I did have another source in mind. I have seen a diagram of the way trhese
bones were laid out but can't find it just now. I will continue to search for
it.
>
><<Now, if we have Neanderthal engaging in shamanism, then Neanderthal must
> be a spiritual being.>>
>
>But that is the very question. A few have suggested there is evidence of
>shamanism, but it is scant and not persuasive. By contrast, the shamanism
> of modern man is explosive, pervasive, recent and clear.
>

Jim, Do non-Fallen beings make clothing? Are you saying that non-spiritual
creatures engage in making the one thing we wear which marks our Fall? If so,
I would suggest that you are ignoring an inportant aspect of the Bible.
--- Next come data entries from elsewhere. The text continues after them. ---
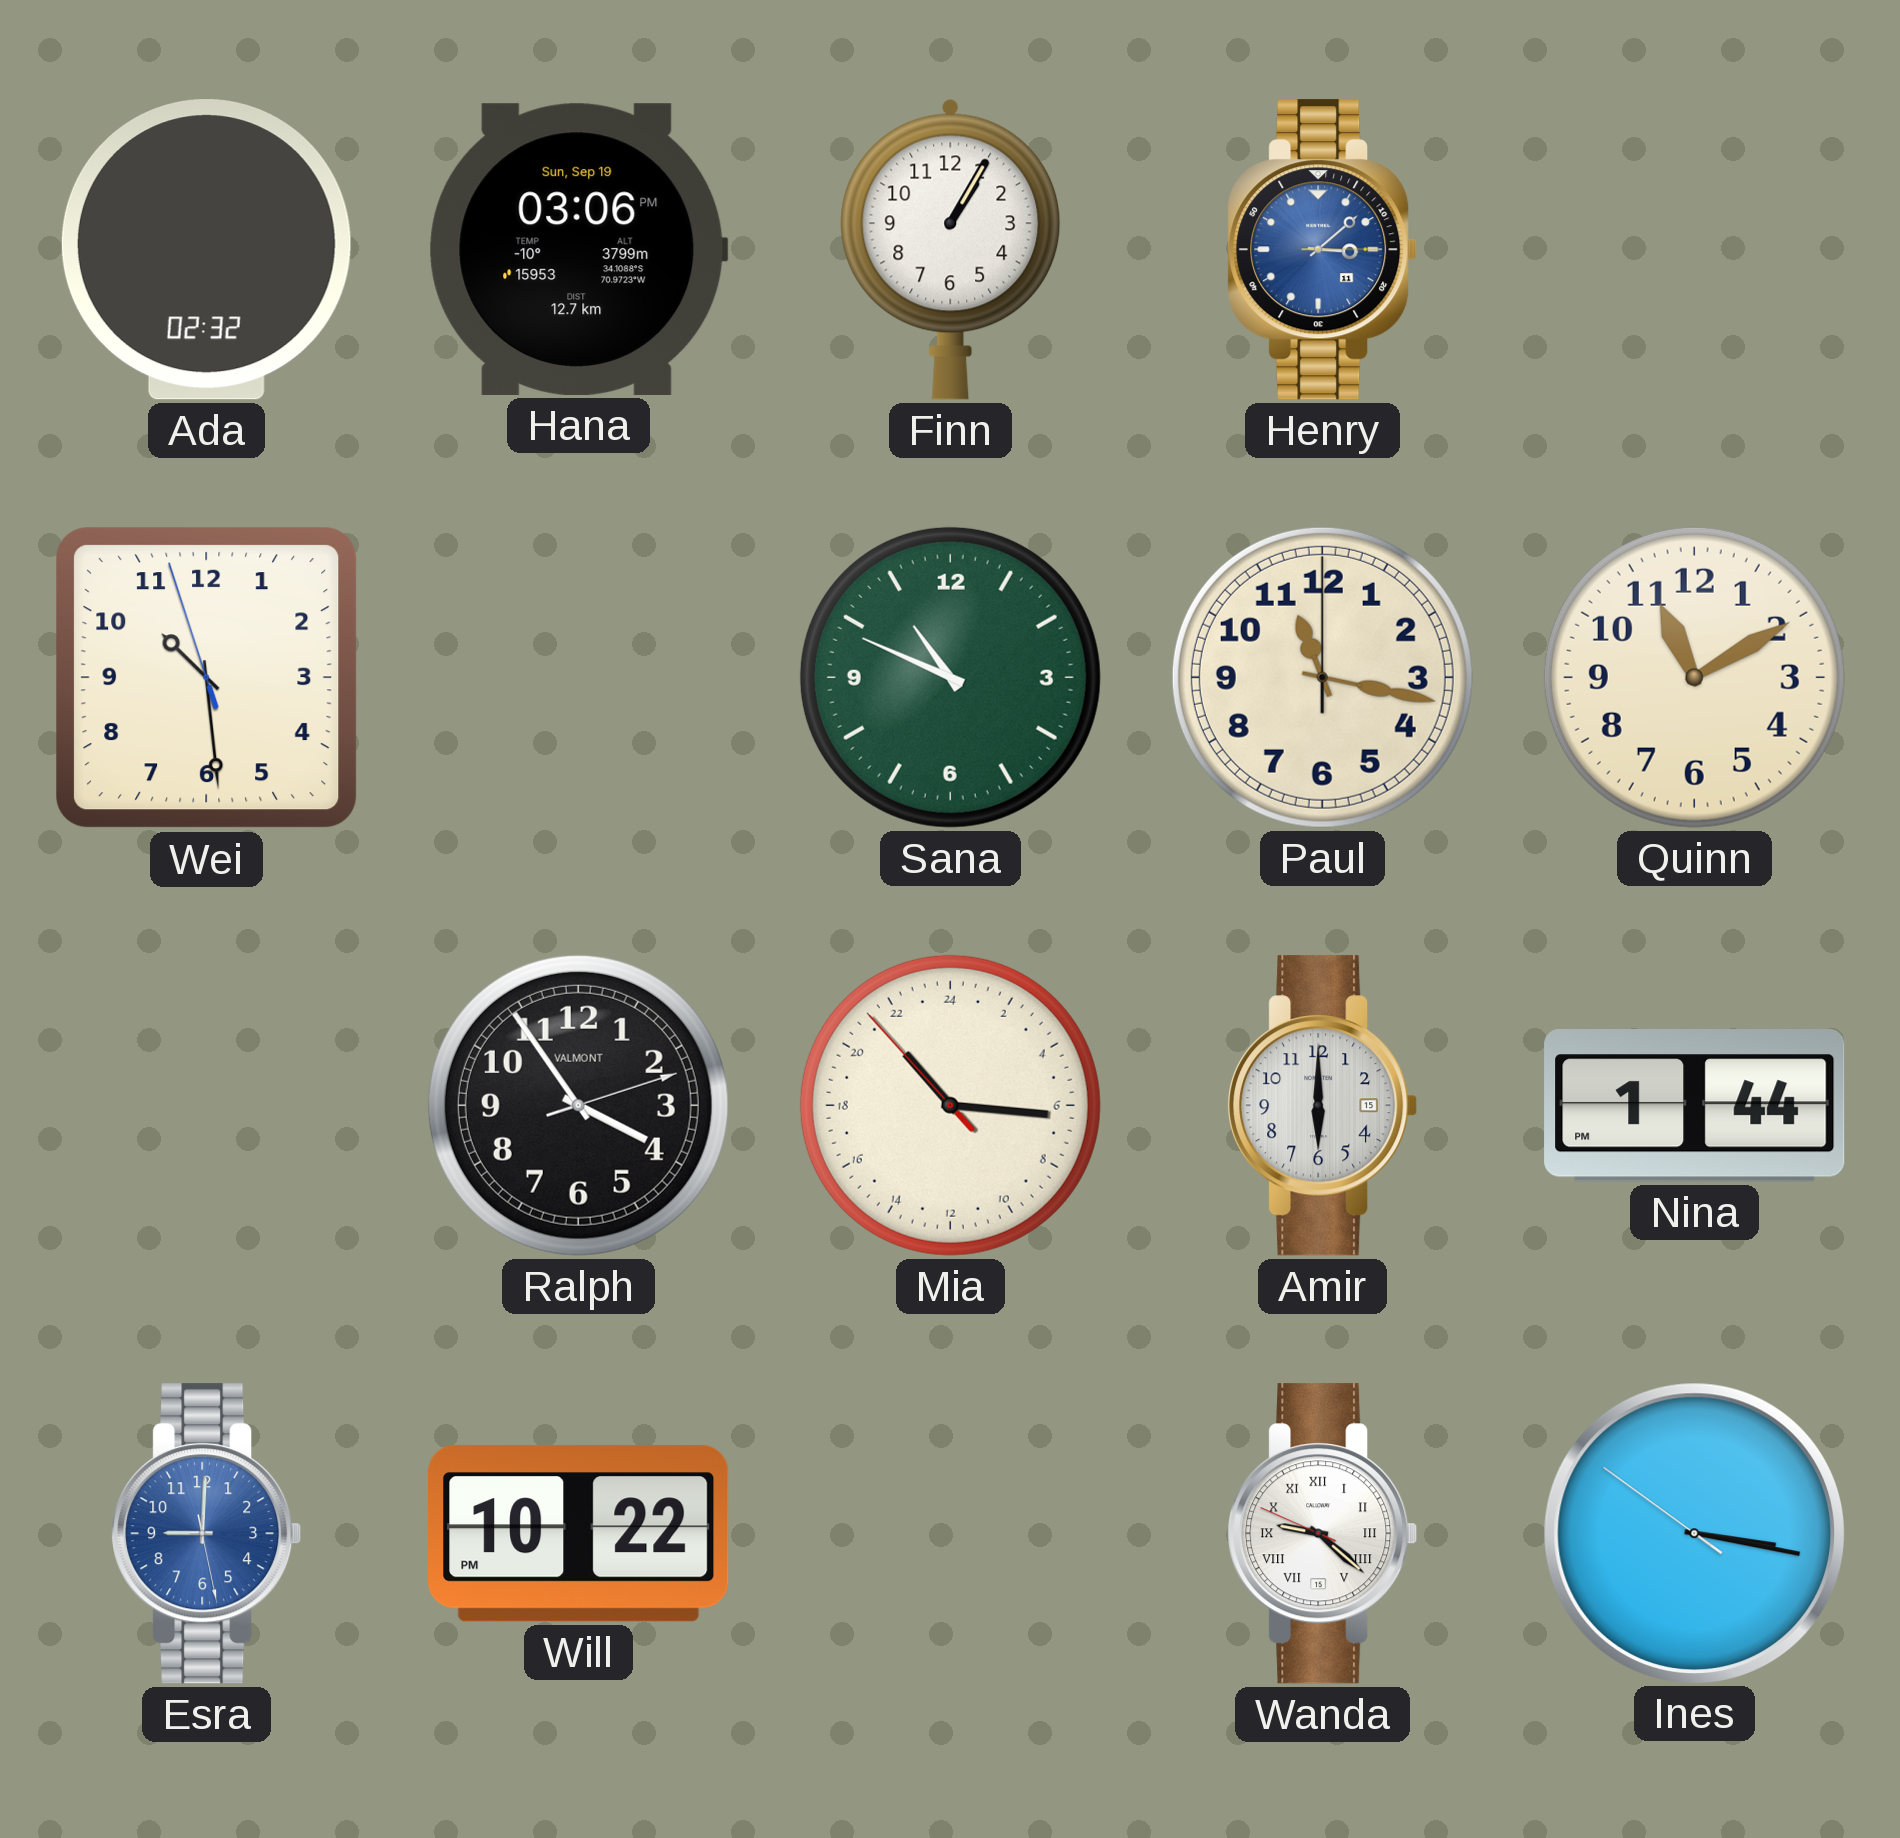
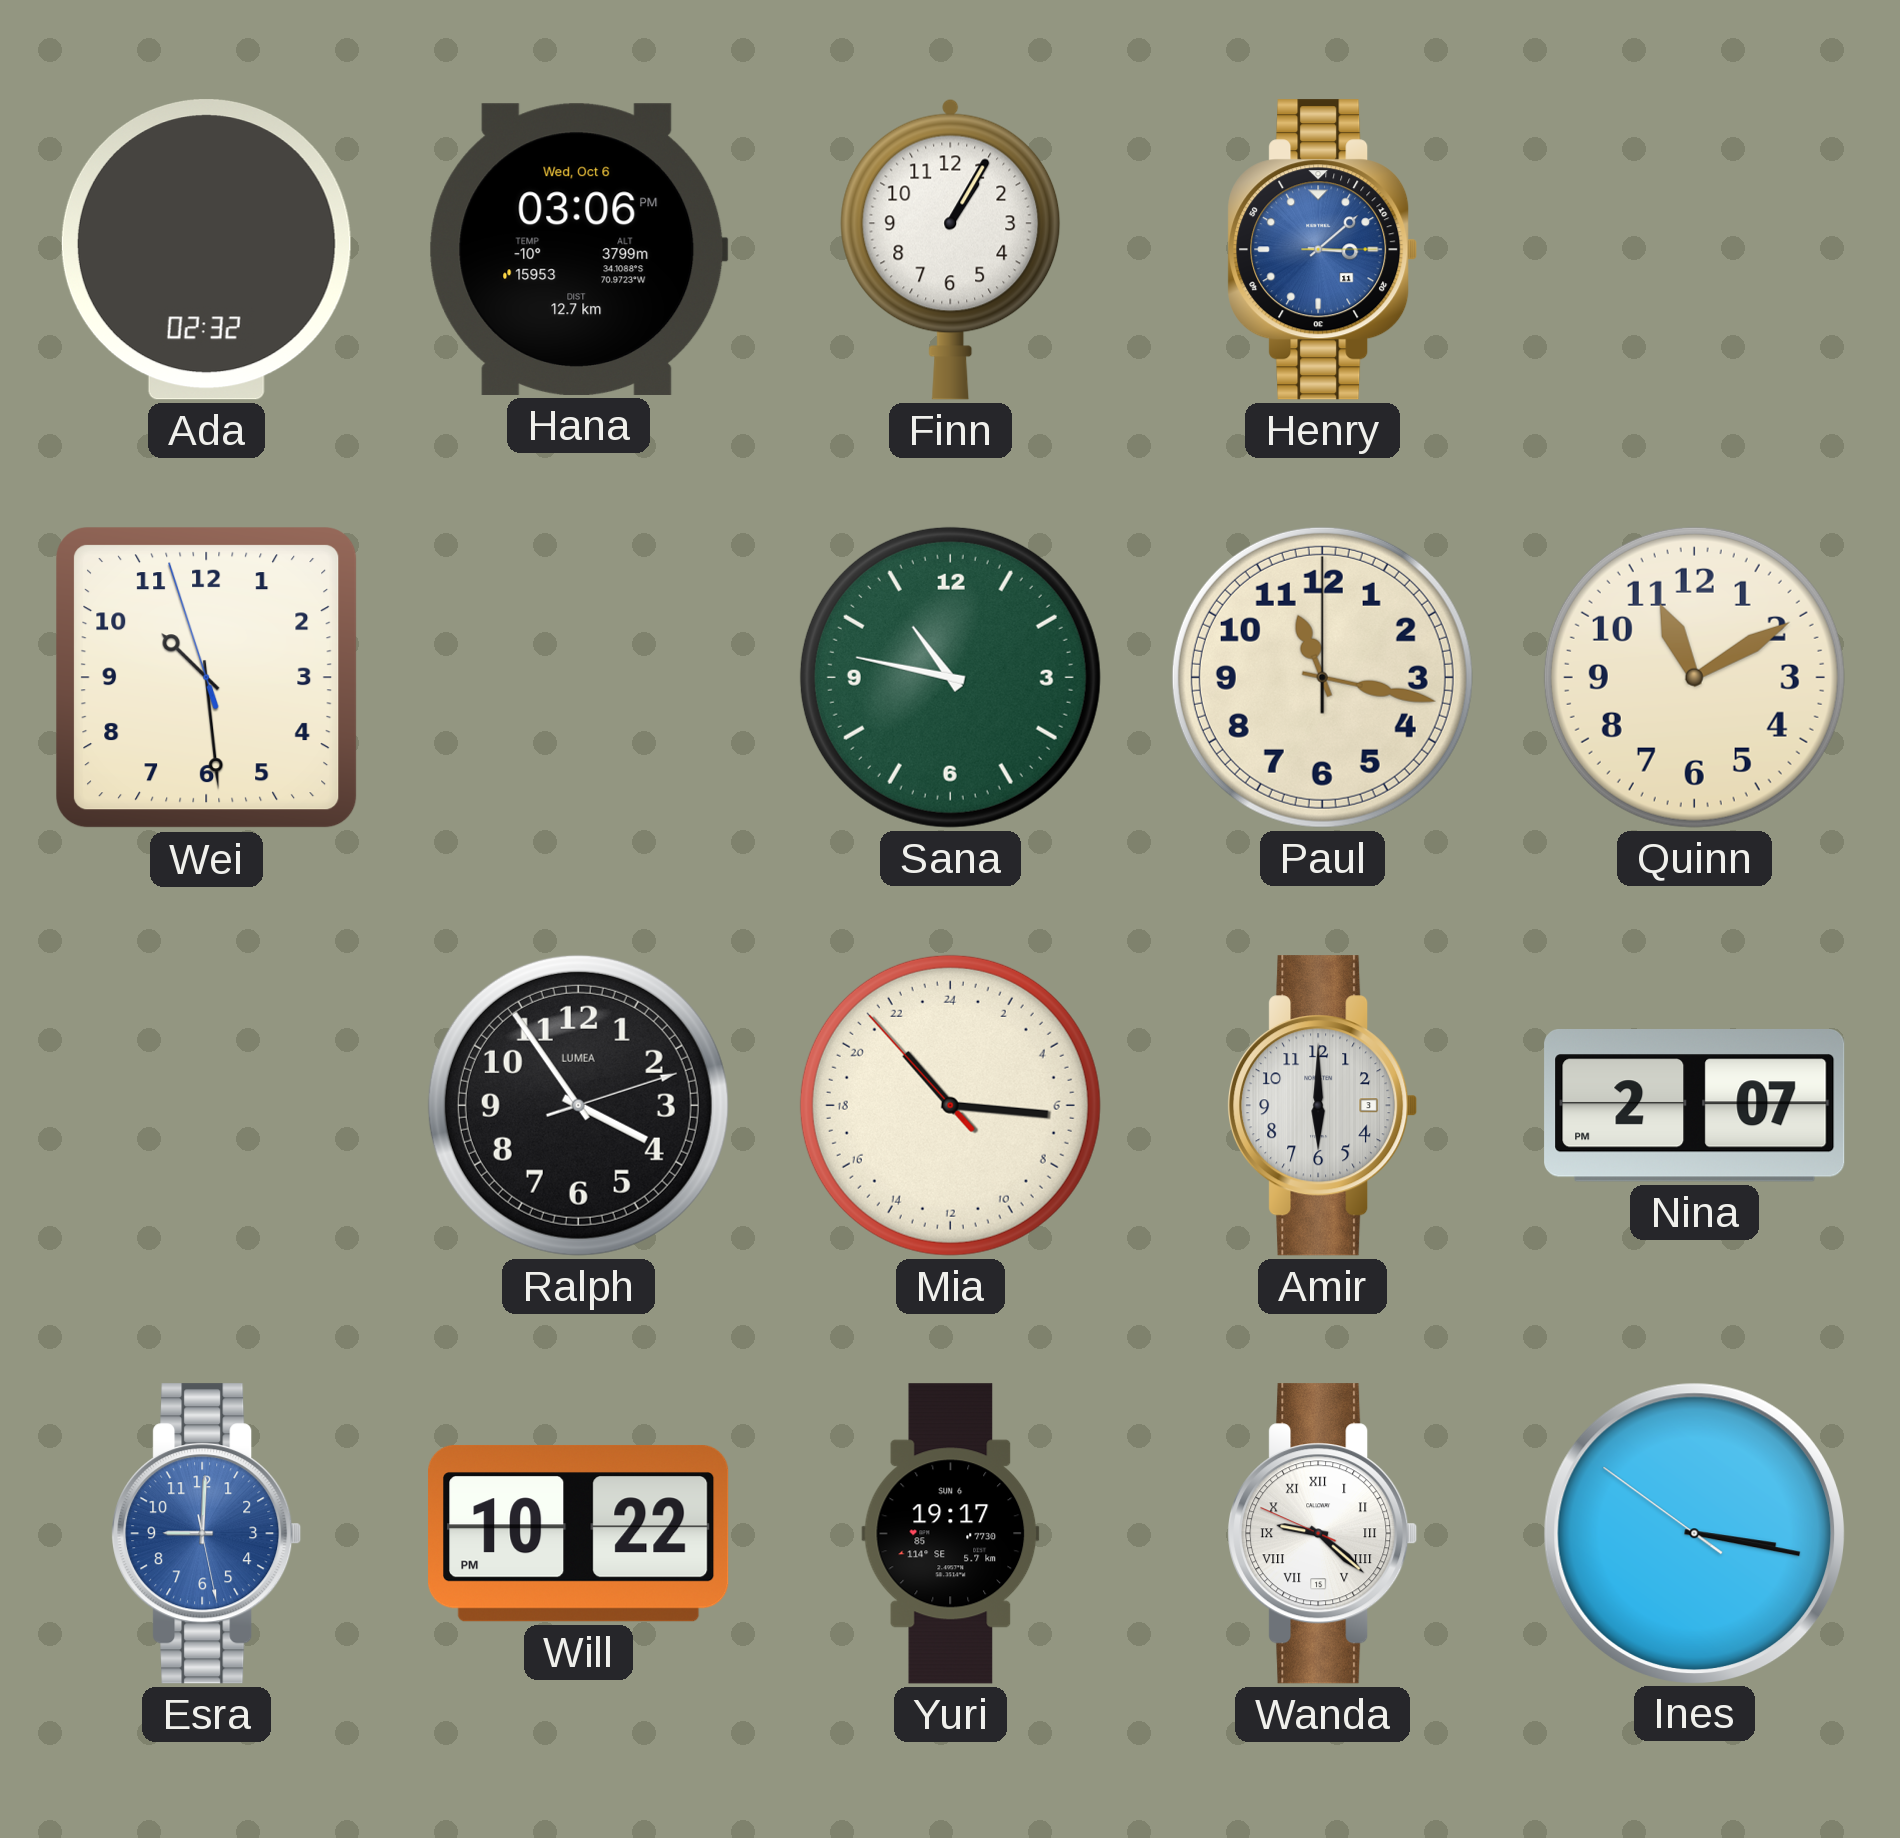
Hana date: Sun, Sep 19 -> Wed, Oct 6
Sana: 10:49 -> 10:47
Ralph brand: VALMONT -> LUMEA
Amir date: 15 -> 3
Nina: 1:44 -> 2:07
Yuri: none -> 19:17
>Mark Twain once remarked, "The difference between the right word and the
>almost right word is the difference between lightning and the lightning
> bug."
>
>With Neanderthal, we have the "lightning bug" of consciousness, compared to
>the "lightning" of true humanity. And this lightning is recent. As Leakey
> puts
>it:
>
>"Modern humans became modern when they spoke like us and experienced the self
>as we do. We surely see evidence of this in the art of Europe and Africa from
>35,000 years onward and in the elaborate ritual that accompanied burial in
>the Upper Paleolithic." (pg. 156)

Neanderthal was fully capable of speech as even Shreeve acknowledges.